All persons who are entitled to appeal against a judgment imposing a sentence on a minor, a decision imposing a correctional measure on a minor or a decision suspending the proceedings may do so within eight days of the receipt of the judgment or decision. A defence lawyer or public prosecutor, the spouse, a relative in the direct line, an adoptive parent, a guardian, a brother, a sister or a foster carer may appeal in favour of the minor even against the will of the minor. The second-instance court may alter the decision of the first-instance court by imposing a harsher penalty on the minor only if that is proposed in the appeal.

b) Civil proceedings

Children and minors involved in judicial proceedings have the right to file a complaint, an appeal or an action under the general rules laid down in the Code of Civil Procedure (Zakon o parničnom postupku) and the Civil Obligations Act (Zakon o obveznim odnosima).

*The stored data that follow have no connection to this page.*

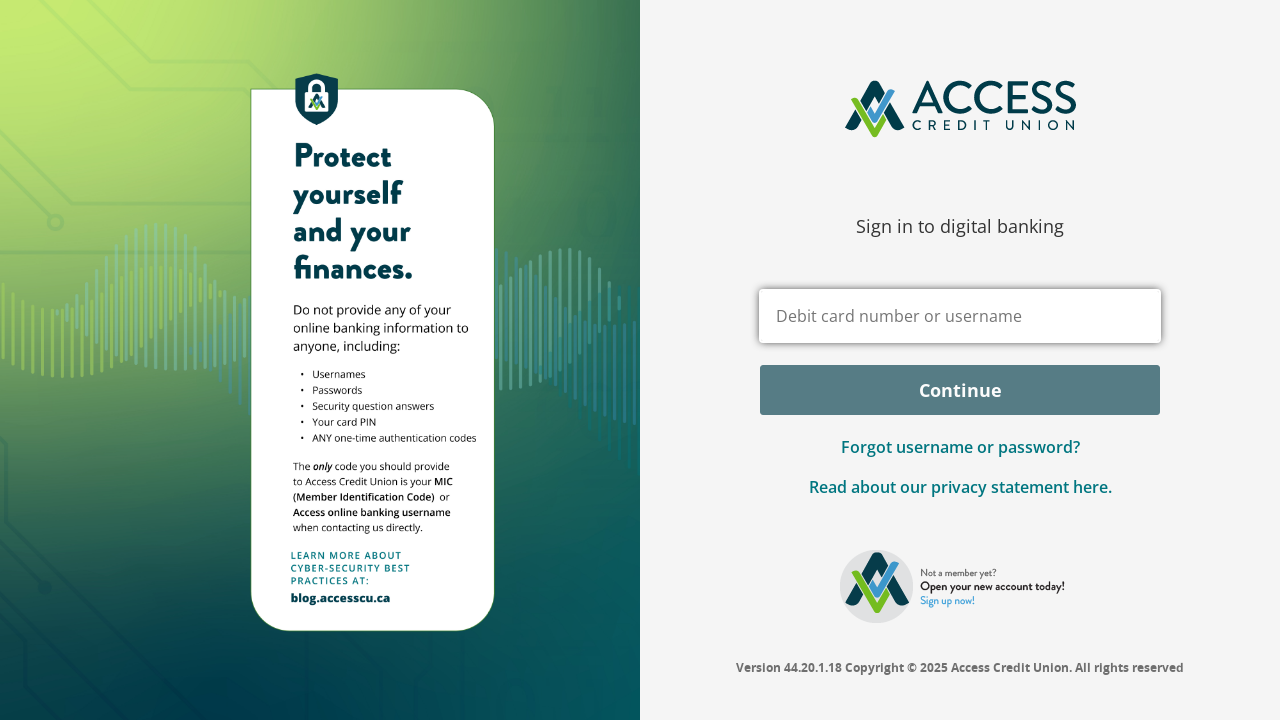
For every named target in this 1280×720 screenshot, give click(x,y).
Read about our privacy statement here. (960, 487)
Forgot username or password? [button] (960, 447)
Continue (960, 390)
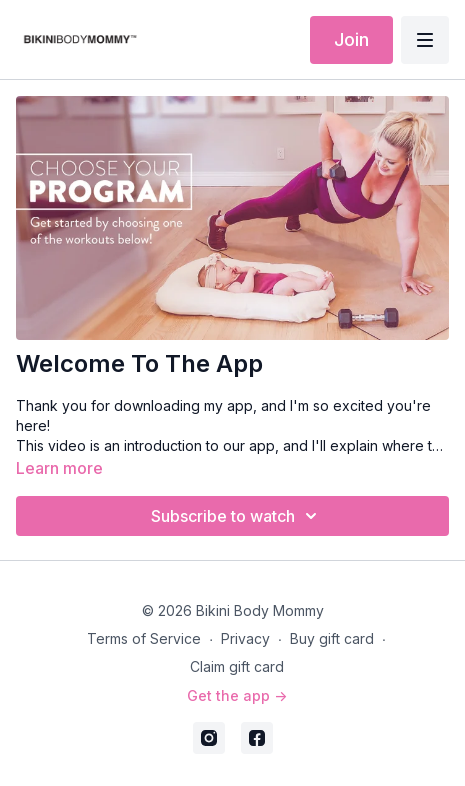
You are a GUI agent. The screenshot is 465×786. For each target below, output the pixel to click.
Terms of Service (144, 638)
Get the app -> (237, 695)
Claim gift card (237, 666)
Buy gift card (332, 638)
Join (351, 39)
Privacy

As, in general, children and minors do not have legal capacity, their parents or guardians undertake specific actions in their name and on their behalf as their legal representatives. The child’s legal representative is entitled to undertake all procedural actions in the child’s name, including the lodging of an appeal. An appeal may be lodged against judgments issued by courts of first instance, and an appeal stays the execution of the relevant court decision. An appeal may be lodged on account of a material infringement of the provisions on civil proceedings, incorrect or incomplete establishment of the facts and misapplication of substantive law. The time limit for submitting an appeal against the judgment of a court of first instance is usually 15 days from the date of receipt of the judgment.

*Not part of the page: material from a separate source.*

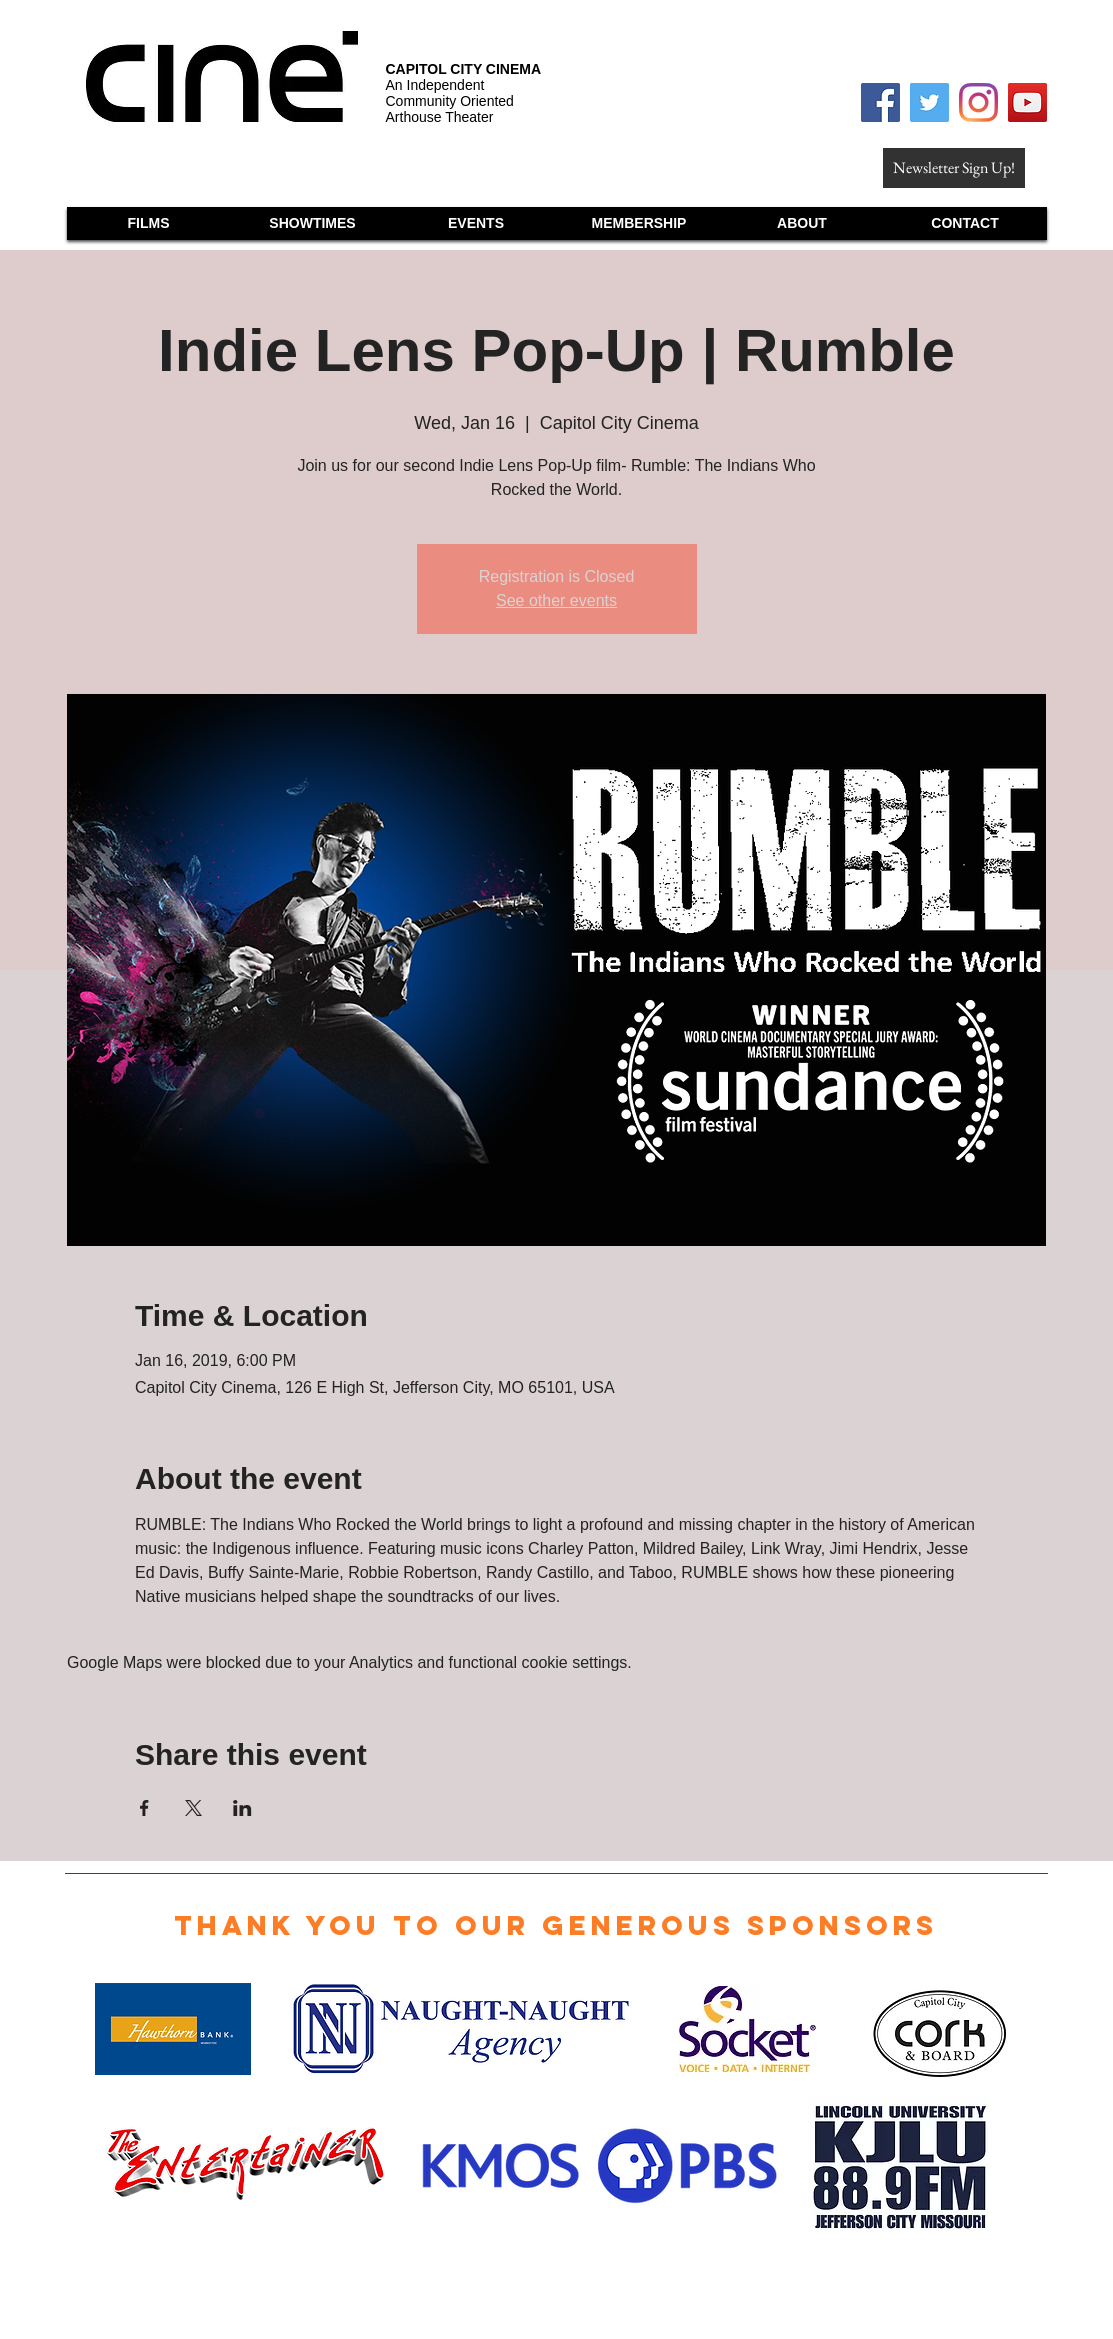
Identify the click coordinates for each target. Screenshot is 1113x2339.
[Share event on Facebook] (144, 1808)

The Family Act (Obiteljski zakon) regulates adoption as a special form of family and legal care and protection of children who lack adequate parental care, which creates a lasting relationship between the parents and the child and grants parental authority to the adoptive parents. Adoptive parents must be Croatian citizens (in exceptional cases they may be foreign citizens if this is in the child’s particular interests), at least 21 years old, and at least 18 years older than the adopted child. A child may be adopted jointly by married couples or unmarried spouses, by one spouse/unmarried spouse if the other spouse/unmarried spouse is the other parent or adoptive parent, with the consent of the other spouse/unmarried spouse, or by a person who is not married or in a non-marital partnership.

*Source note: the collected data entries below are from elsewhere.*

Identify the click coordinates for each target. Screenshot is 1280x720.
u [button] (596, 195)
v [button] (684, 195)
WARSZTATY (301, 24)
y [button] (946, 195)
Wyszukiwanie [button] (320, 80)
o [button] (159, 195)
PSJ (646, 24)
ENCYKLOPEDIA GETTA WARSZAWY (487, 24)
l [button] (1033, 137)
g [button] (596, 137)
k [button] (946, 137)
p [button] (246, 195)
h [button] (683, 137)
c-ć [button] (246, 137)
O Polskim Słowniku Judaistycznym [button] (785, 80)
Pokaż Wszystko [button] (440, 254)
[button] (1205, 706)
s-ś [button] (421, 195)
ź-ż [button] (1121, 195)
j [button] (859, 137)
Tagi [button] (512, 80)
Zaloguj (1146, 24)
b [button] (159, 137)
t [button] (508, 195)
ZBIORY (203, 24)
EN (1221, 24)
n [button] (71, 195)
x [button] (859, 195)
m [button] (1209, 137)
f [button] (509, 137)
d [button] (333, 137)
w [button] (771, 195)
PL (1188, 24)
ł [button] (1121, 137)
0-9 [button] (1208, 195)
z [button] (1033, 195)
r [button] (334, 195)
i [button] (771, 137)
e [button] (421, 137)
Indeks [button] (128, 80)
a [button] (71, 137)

Adoption may be established up to the child’s eighteenth birthday, and a child may be adopted if they meet the legal requirements for adoption and if adoption is in the interests of their well-being. A child who has reached the age of 12 years must give their written consent to adoption.

The adoption procedure is carried out by the Centre for Social Care of the place of permanent or temporary residence of the prospective adoptive parents.

If the adoptive parent or the child is a foreigner, adoption may be established only with the prior consent of the ministry responsible for social welfare.